- Task to carry out -
Find and copy each line of the listing below that has the word "Write" in it.

─── Source data ───

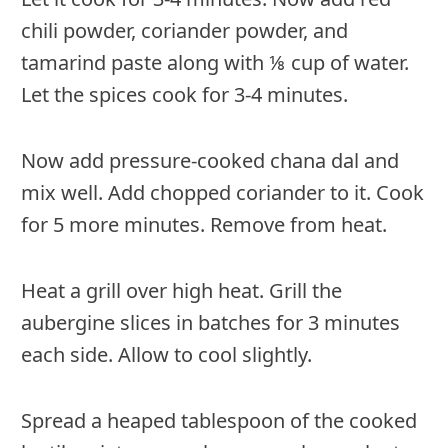
chili powder, coriander powder, and
tamarind paste along with ⅛ cup of water.
Let the spices cook for 3-4 minutes.
Now add pressure-cooked chana dal and
mix well. Add chopped coriander to it. Cook
for 5 more minutes. Remove from heat.
Heat a grill over high heat. Grill the
aubergine slices in batches for 3 minutes
each side. Allow to cool slightly.
Spread a heaped tablespoon of the cooked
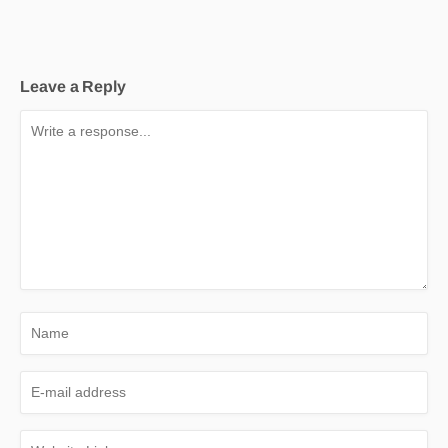
Leave a Reply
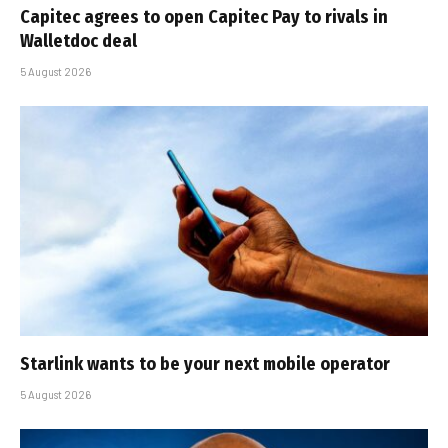
Capitec agrees to open Capitec Pay to rivals in
Walletdoc deal
5 August 2026
Starlink wants to be your next mobile operator
5 August 2026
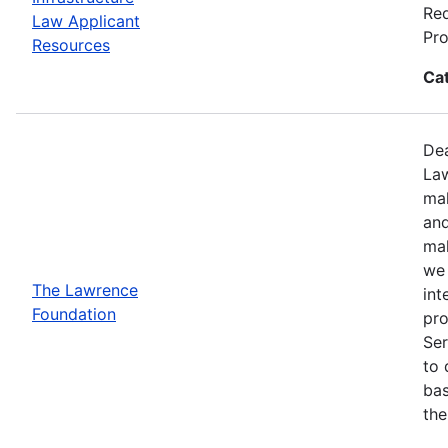
Req
Law Applicant
Pro
Resources
Ca
Dea
Law
mak
and
mak
we 
The Lawrence
int
Foundation
pro
Ser
to 
bas
the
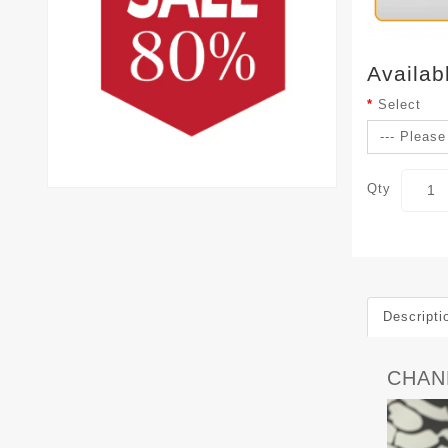
Availab
Select
Qty
Descripti
CHAN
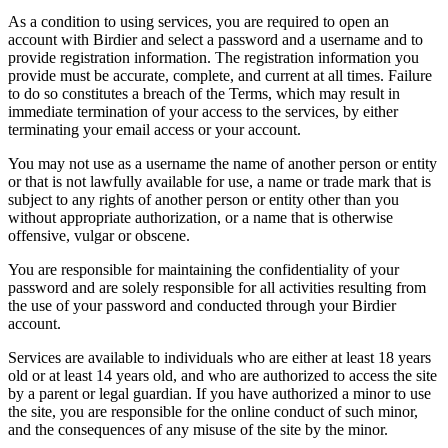
As a condition to using services, you are required to open an
account with Birdier and select a password and a username and to
provide registration information. The registration information you
provide must be accurate, complete, and current at all times. Failure
to do so constitutes a breach of the Terms, which may result in
immediate termination of your access to the services, by either
terminating your email access or your account.
You may not use as a username the name of another person or entity
or that is not lawfully available for use, a name or trade mark that is
subject to any rights of another person or entity other than you
without appropriate authorization, or a name that is otherwise
offensive, vulgar or obscene.
You are responsible for maintaining the confidentiality of your
password and are solely responsible for all activities resulting from
the use of your password and conducted through your Birdier
account.
Services are available to individuals who are either at least 18 years
old or at least 14 years old, and who are authorized to access the site
by a parent or legal guardian. If you have authorized a minor to use
the site, you are responsible for the online conduct of such minor,
and the consequences of any misuse of the site by the minor.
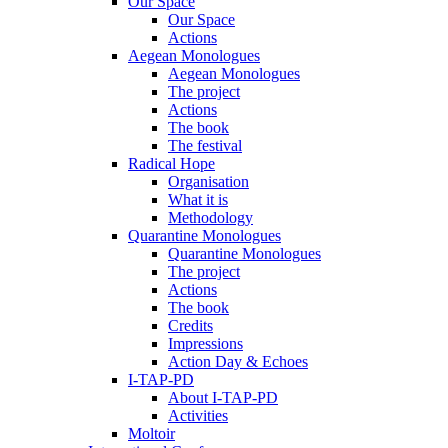
Our Space
Our Space
Actions
Aegean Monologues
Aegean Monologues
The project
Actions
The book
The festival
Radical Hope
Organisation
What it is
Methodology
Quarantine Monologues
Quarantine Monologues
The project
Actions
The book
Credits
Impressions
Action Day & Echoes
I-TAP-PD
About I-TAP-PD
Activities
Moltoir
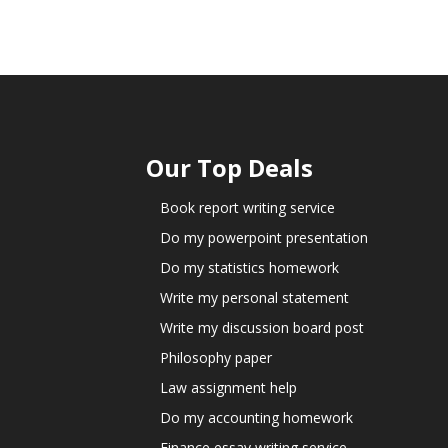
Our Top Deals
Book report writing service
Do my powerpoint presentation
Do my statistics homework
Write my personal statement
Write my discussion board post
Philosophy paper
Law assignment help
Do my accounting homework
Finance essay writing service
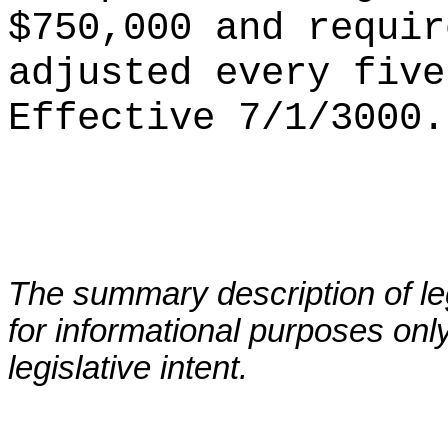
$750,000 and requir
adjusted every five
Ef
fective 7/1/3000.
The summary description of leg
for informational purposes only
legislative intent.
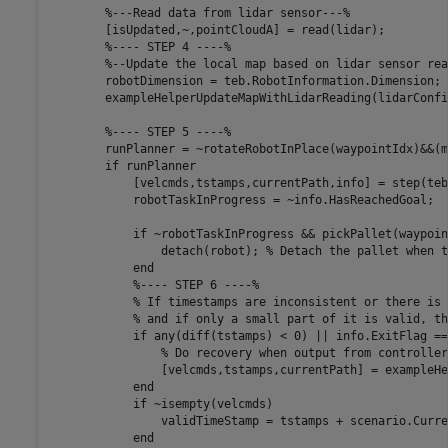
%---Read data from lidar sensor---%
        [isUpdated,~,pointCloudA] = read(lidar);

%---- STEP 4 ----%
%--Update the local map based on lidar sensor rea
        robotDimension = teb.RobotInformation.Dimension;

        exampleHelperUpdateMapWithLidarReading(lidarConfi
%---- STEP 5 ----%
        runPlanner = ~rotateRobotInPlace(waypointIdx)&&(m
if
 runPlanner

            [velcmds,tstamps,currentPath,info] = step(teb
            robotTaskInProgress = ~info.HasReachedGoal;

if
 ~robotTaskInProgress && pickPallet(waypoin
                detach(robot); 
% Detach the pallet when t
end
%---- STEP 6 ----%
% If timestamps are inconsistent or there is 
% and if only a small part of it is valid, th
if
 any(diff(tstamps) < 0) || info.ExitFlag == 
% Do recovery when output from controller
                [velcmds,tstamps,currentPath] = exampleHe
end
if
 ~isempty(velcmds)

                validTimeStamp = tstamps + scenario.Curre
end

───

- Answer box -
Write my personal statement
Write my discussion board post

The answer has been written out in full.